Indécis, il passe une année comme surveillant au collège des Pères jésuites à Amiens, et y donne satisfaction ; se déterminant alors pour les oblats de Marie Immaculée, il entre en leur noviciat à Berder, une île dans le golfe du Morbihan, et prononce ses premiers vœux au terme de celui-ci. Il est alors envoyé à Liège pour une première année de philosophie, et de là à Notre-Dame de Sion pour la seconde année : le règlement lui paraît beaucoup plus sévère qu’à Liège ; il fait des comparaisons et des critiques, tant et si bien qu’il n’est pas admis au renouvellement de ses vœux temporaires. Assez décontenancé, il prend conseil de son ancien directeur spirituel, le P. Huvelon, de Florennes, qui lui propose de faire une demande aux Missions Étrangères. Aussitôt dit, aussitôt fait : le 9 septembre 1934, sa lettre à Mgr de Guébriant précise qu’ »ancien profès des missionnaires oblats, je viens d’être dégagé de mes voeux d’un an, depuis le 15 août dernier, comme plus apte à la vie apostolique qu’à la vie religieuse », et elle motive sa démarche : « afin de me permettre de pouvoir continuer mes études et de devenir un saint missionnaire, mon plus grand désir ». Elle signale en même temps qu’ »un accident survenu dans ma jeunesse m’a privé de l’œil gauche, je n’en ressens aucun inconvénient pour les études ».
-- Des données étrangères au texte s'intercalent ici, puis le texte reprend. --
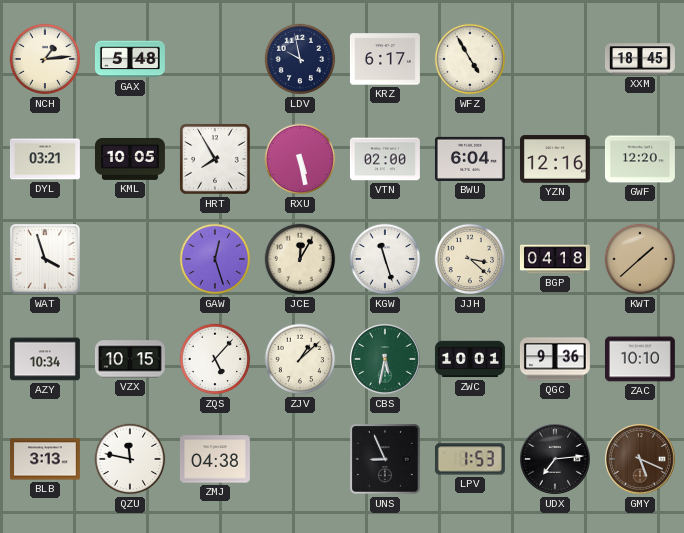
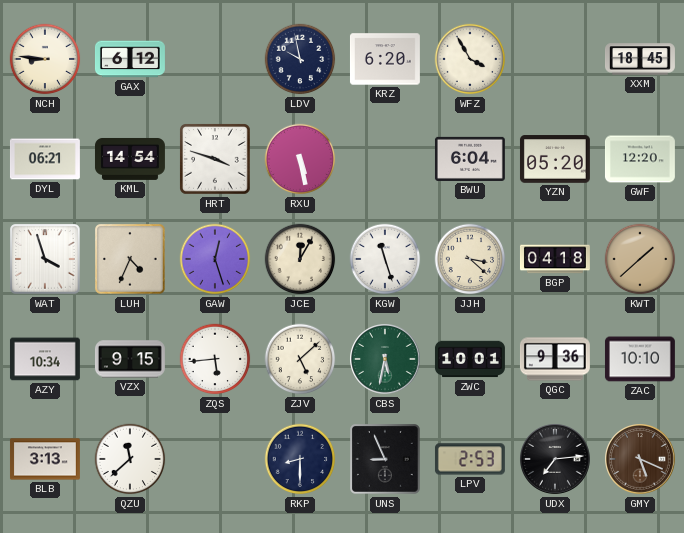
NCH: 1:14 -> 8:46
GAX: 5:48 -> 6:12
KRZ: 6:17 -> 6:20
WFZ: 4:55 -> 3:55
DYL: 03:21 -> 06:21
KML: 10:05 -> 14:54
HRT: 7:55 -> 3:48
VTN: 02:00 -> none
YZN: 12:16 -> 05:20
LUH: none -> 4:34
VZX: 10:15 -> 9:15
ZQS: 5:07 -> 5:44
ZJV: 1:08 -> 5:08
QZU: 11:47 -> 11:38
ZMJ: 04:38 -> none
RKP: none -> 8:30
LPV: 1:53 -> 2:53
Le P. Huvelin, dans l’ensemble, confirme deux jours plus tard cette auto-présentation de son dirigé. « voici comment je résumerais mes impressions : bonne nature, mais qu’il ne faut pas buter ; tempérament primesautier, impulsif, auquel une bonne éducation première a manqué pour apprendre à contenir ses saillies ; tempérament de lorrain, c’est-à-dire facilement « ronchonneur », aboyeur, sans mauvaise intention.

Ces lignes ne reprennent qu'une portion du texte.